Are there any good sources that I can read up on estimiating what would be hardware specs required for 7B, 13B, 32B .. etc size If I need to run them locally? I am grad student on budget but I want to host one locally and trying to build a PC that could run one of these models.
"B" just means "billion". A 7B model has 7 billion parameters. Most models are trained in fp16, so each parameter takes two bytes at full precision. Therefore, 7B = 14GB of memory. You can easily quantize models to 8 bits per parameter with very little quality loss, so then 7B = 7GB of memory. With more quality loss (making the model dumber), you can quantize to 4 bits per parameter, so 7B = 3.5GB of memory. There are ways to quantize at other levels too, anywhere from under 2 bits per parameter up to 6 bits per parameter are common.
There is additional memory used for context / KV cache. So, if you use a large context window for a model, you will need to factor in several additional gigabytes for that, but it is much harder to provide a rule of thumb for that overhead. Most of the time, the overhead is significantly less than the size of the model, so not 2x or anything. (The size of the context window is related to the amount of text/images that you can have in a conversation before the LLM begins forgetting the earlier parts of the conversation.)
The most important thing for local LLM performance is typically memory bandwidth. This is why GPUs are so much faster for LLM inference than CPUs, since GPU VRAM is many times the speed of CPU RAM. Apple Silicon offers rather decent memory bandwidth, which makes the performance fit somewhere between a typical Intel/AMD CPU and a typical GPU. Apple Silicon is definitely not as fast as a discrete GPU with the same amount of VRAM.
That's about all you need to know to get started. There are obviously nuances and exceptions that apply in certain situations.
A 32B model at 5 bits per parameter will comfortably fit onto a 24GB GPU and provide decent speed, as long as the context window isn't set to a huge value.
Oh, I have a question, maybe you know.
Assuming the same model sizes in gigabytes, which one to choose: a higher-B lower-bit or a lower-B higher-bit?
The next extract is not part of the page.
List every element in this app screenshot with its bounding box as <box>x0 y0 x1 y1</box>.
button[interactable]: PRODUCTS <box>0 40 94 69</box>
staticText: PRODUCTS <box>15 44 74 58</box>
Is there a silver bullet? Like “yeah always take 4-bit 13B over 8-bit 7B”.
Or are same-sized models basically equal in this regard?
I would say 9 times out of 10, you will get better results from a Q4 model that’s a size class larger than a smaller model at Q8. But it’s best not to go below Q4.
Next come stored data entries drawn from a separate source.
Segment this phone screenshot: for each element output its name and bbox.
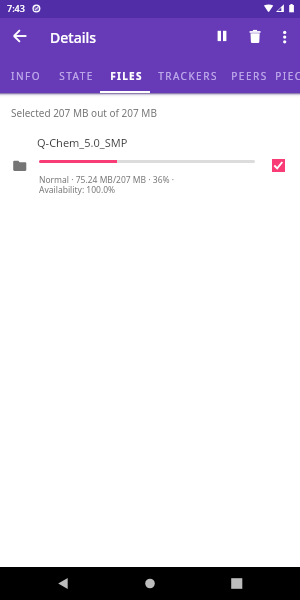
staticText: PEERS	[231, 69, 268, 83]
staticText: Selected 207 MB out of 207 MB	[11, 106, 157, 120]
button[interactable]: STATE	[50, 58, 100, 93]
button[interactable]: Recent apps	[217, 567, 257, 600]
staticText: INFO	[11, 69, 41, 83]
button[interactable]: Back	[43, 567, 83, 600]
button[interactable]: FILES	[100, 58, 150, 93]
staticText: PIECES	[275, 69, 300, 83]
staticText: Q-Chem_5.0_SMP	[37, 135, 128, 150]
button[interactable]: Delete	[239, 19, 271, 51]
staticText: Details	[50, 28, 97, 47]
button[interactable]: INFO	[0, 58, 50, 93]
button[interactable]: TRACKERS	[150, 58, 223, 93]
staticText: STATE	[59, 69, 94, 83]
button[interactable]: Pause	[206, 20, 238, 52]
button[interactable]: Home	[130, 567, 170, 600]
button[interactable]: File selected	[272, 159, 285, 172]
button[interactable]: More options	[272, 18, 300, 46]
staticText: TRACKERS	[158, 69, 218, 83]
button[interactable]: Q-Chem_5.0_SMP	[0, 125, 300, 195]
button[interactable]: PIECES	[274, 58, 300, 93]
staticText: 7:43	[7, 2, 25, 14]
button[interactable]: PEERS	[223, 58, 274, 93]
staticText: FILES	[110, 69, 143, 83]
button[interactable]: Back	[6, 22, 34, 50]
staticText: Normal · 75.24 MB/207 MB · 36% · Availab…	[39, 174, 175, 196]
My understanding is that models are currently undertrained and not very "dense", so Q4 doesn't hurt very much now but it may in future denser models.
That may well be true. I know that earlier models like Llama 1 65B could tolerate more aggressive quantization, which supports that idea.
So, in essence, all AMD does to launch a successful GPU in inference space is to load it with ram?
AMD's limitation is more of a software problem than a hardware problem at this point.
But it’s still surprising they haven’t. People would be motivated as hell if they launched GPUs with twice the amount of VRAM. It’s not as simple as just soldering some more in but still.
AMD “just” has to write something like CUDA overnight. Imagine you’re in 1995 and have to ship Kubuntu 24.04 LTS this summer running on your S3 Virge.
They don't need to do anything software wise, inference is solved problem for AMD.
They sort of have. I'm using a 7900xtx, which has 24gb of vram. The next competitor would be a 4090, which would cost more than double today; granted, that would be much faster.
Technically there is also the 3090, which is more comparable price wise. I don't know about performance, though.
VRAM is supply limited enough that going bigger isn't as easy as it sounds. AMD can probably sell as much as they get their hands on, so they may as well still more GPUs, too.
Funnily enough you can buy GPUs where someone has done exactly that: solder extra VRAM into a stock model.
Or let go of the traditional definition of a GPU, and go integrated. AMD Ryzen AI Max+ 395 with 128GB RAM is a promising start.
Go to r/LocalLLAMA they have the most info. There’s also lots of good YouTube channels who have done benchmarks on Mac minis for this (another good value one with student discount).
Since you’re a student most of the providers/clouds offer student credits and you can also get loads of credits from hackathons.
MacBook with 64gb RAM will probably be the easiest. As a bonus, you can train pytorch models on the built in GPU.
It's really frustrating that I can't just write off Apple as evil monopolists when they put out hardware like this.
Generally, unquantized - double the number and that's the amount of VRAM in GB you need + some extra, because most models use fp16 weights so it's 2 bytes per parameter -> 32B parameters = 64GB
typical quantization to 4bit will cut 32B model into 16GB of weights plus some of the runtime data, which makes it possibly usable (if slow) on 16GB GPU. You can sometimes viably use smaller quantizations, which will reduce memory use even more.
You always want a bit of headroom for context. It's a problem I keep bumping into with 32B models on a 24GB card: the decent quants fit, but the context you have available on the card isn't quite as much as I'd like.
Yes. You multiply the number of parameters with the number of bytes per parameter and compare it with the amount of GPU memory (or CPU RAM) you have.